Friday, March 2, 2007

Surprisingly, they cheat...

Who cheats?

Well, just about anyone, if the stakes are right. You might say to yourself, I don't cheat, regardless of the stakes. And then you might remember the time you cheated on, say, a board game. Last week. Or the golf ball you nudged out of its bad lie. Or the time you really wanted a bagel in the office break room but couldn't come up with the dollar you were supposed to drop in the coffee can. And then took the bagel anyway. And told yourself you'd pay double the next time. And didn't.

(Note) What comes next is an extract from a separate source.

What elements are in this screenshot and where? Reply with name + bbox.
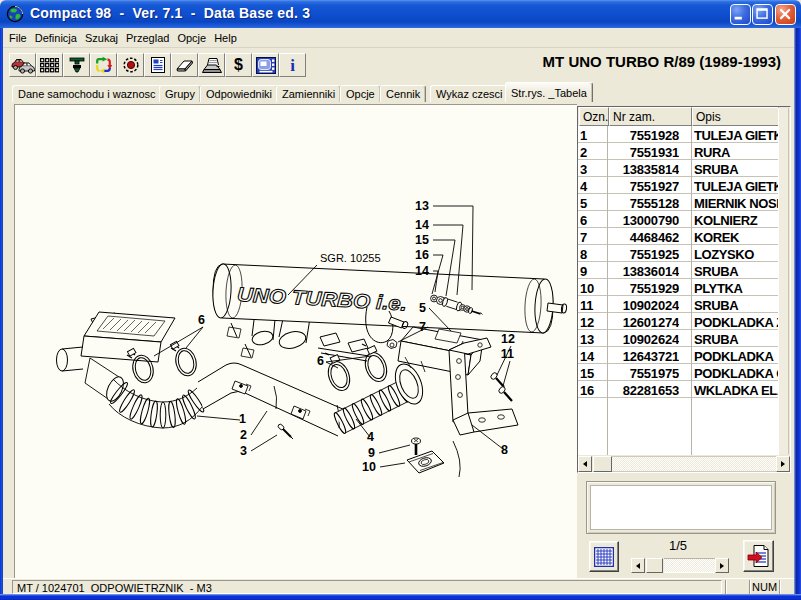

For every clever person who goes to the trouble of creating an incentive scheme, there is an army of people, clever and otherwise, who will inevitably spend even more time trying to beat it. Cheating may more may not be human nature, but it is certainly a prominent feature in just about every human endeavor. Cheating is a primordial economic act: getting more for less. So it isn't the boldfact names- inside-trading CEOs and pill-popping ballplayers and perk-abusing politicians- who cheat. It is the waitress who pockets her tips instead of pooling them. It is the Wal-Mart payroll manager who goes into the computer and shaves his employees' hours to make his own performance look better. It is the third grader who, worried about not making it to the fourth grade, copies test answers from the kid sitting next to him.

Some cheating leaves barely a shadow of evidence. In other cases, the evidence is massive. Consider what happend one spring evening at midnight in 1987: seven million American children suddenly disappeared. The worst kidnapping wave in history? Hardly. It was the night of April 15, and the Internal Revenue Service had just changed a rule. Instead of merely listing each dependent child, tax filers were now required to provide a Social Security number for each child. Suddenly, seven million children- children who had existed only as phantom exemptions on the previous year's 1040 forms- vanished, representing about one in ten of all dependent children in the United States.

The incentive for those cheating taxpayers was quite clear. The same for the waitress, the payroll manager, and the third grader. But what about that third grader's teacher? Might she have an incentive to cheat? And if so, how would she do it?

Imagine now that you are running the Chicago Public Schools, a system that educates 400,000 students each year.

The most volatile debate among American school administrators, teachers, parents, and students concerns "high-stakes" testing. The stakes are considered high because instead of simply testing students to measure their progress, schools are increasingly held accountable for the results.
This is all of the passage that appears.